If beside this pure and lofty idealism, grafted upon Roman patriotic feeling, we set the somewhat crude syncretism of the Saturnalia, we have a true reflection of all the higher thought of fourth century Paganism — except daemonology and its lower accompaniment, magic. Of the former we have no direct indication beyond a doubtful etymology.
The latter is present, but only in its least objectionable form, viz. divination. The omission is the more remarkable since daemonology was a salient feature of the Neoplatonic system, and magic was its inevitable outcome. For the god of Neoplatonism was a metaphysical abstraction, yet a cause, and therefore bound to act, since a cause must have an effect Being above action Himself, there must be a secondary cause or causes. And the Platonic philosophy provided a host of intermediary beings who bridged the chasm between earth and God, and who interpreted and conveyed on high the prayers of men. The ranks of these divine agents were largely supplied by the old heroes and daemons, who in the popular imagination were omnipotent, watching over human affairs.

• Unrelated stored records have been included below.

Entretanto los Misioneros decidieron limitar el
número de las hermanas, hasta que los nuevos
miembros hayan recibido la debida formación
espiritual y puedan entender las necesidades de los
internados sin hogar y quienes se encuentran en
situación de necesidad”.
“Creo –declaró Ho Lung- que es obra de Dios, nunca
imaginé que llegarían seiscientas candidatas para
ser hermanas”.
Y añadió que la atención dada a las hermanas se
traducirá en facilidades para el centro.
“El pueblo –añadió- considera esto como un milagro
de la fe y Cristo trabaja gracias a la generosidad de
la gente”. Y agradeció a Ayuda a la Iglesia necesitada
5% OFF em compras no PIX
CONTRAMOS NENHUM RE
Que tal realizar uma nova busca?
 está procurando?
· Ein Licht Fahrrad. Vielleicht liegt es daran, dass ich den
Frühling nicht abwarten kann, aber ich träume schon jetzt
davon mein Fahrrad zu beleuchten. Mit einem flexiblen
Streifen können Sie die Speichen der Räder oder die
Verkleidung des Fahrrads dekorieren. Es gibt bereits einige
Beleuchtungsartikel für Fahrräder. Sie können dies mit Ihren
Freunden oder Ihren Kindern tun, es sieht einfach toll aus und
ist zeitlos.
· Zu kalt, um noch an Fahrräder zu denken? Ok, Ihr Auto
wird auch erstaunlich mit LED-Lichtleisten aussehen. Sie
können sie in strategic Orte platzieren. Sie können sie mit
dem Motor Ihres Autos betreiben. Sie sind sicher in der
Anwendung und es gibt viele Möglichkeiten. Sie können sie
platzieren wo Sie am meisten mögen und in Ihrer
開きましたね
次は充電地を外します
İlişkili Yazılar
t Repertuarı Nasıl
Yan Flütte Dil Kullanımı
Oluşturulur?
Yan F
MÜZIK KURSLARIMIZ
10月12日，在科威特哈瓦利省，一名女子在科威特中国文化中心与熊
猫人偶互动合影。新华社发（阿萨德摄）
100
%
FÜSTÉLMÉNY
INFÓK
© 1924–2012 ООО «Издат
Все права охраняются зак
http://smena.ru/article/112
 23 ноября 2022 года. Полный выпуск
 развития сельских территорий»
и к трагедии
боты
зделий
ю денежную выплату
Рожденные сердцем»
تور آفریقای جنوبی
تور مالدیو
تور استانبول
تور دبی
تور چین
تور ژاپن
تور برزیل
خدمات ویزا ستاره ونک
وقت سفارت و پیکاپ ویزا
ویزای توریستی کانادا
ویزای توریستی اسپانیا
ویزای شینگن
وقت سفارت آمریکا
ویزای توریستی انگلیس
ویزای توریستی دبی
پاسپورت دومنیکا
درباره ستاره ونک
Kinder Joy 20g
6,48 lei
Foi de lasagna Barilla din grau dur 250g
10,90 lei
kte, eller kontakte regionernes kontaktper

All daemons however were not equally beneficent. At the bottom of the scale of nature lurked evil daemons, powers of darkness ceaselessly scheming man's destruction. It was to these supernatural beings, good and bad, that his mind turned in hope or fear. He dreaded the evil daemons and sought to charm them; he loved the good and addressed to them his prayers and worship. Plotinus indeed forbade but could not prevent the worship of daemons, for he admitted their real existence. With Porphyry (d. c. 305) the tendency towards daemonological rites is clearly marked; with Proclus the habit is established.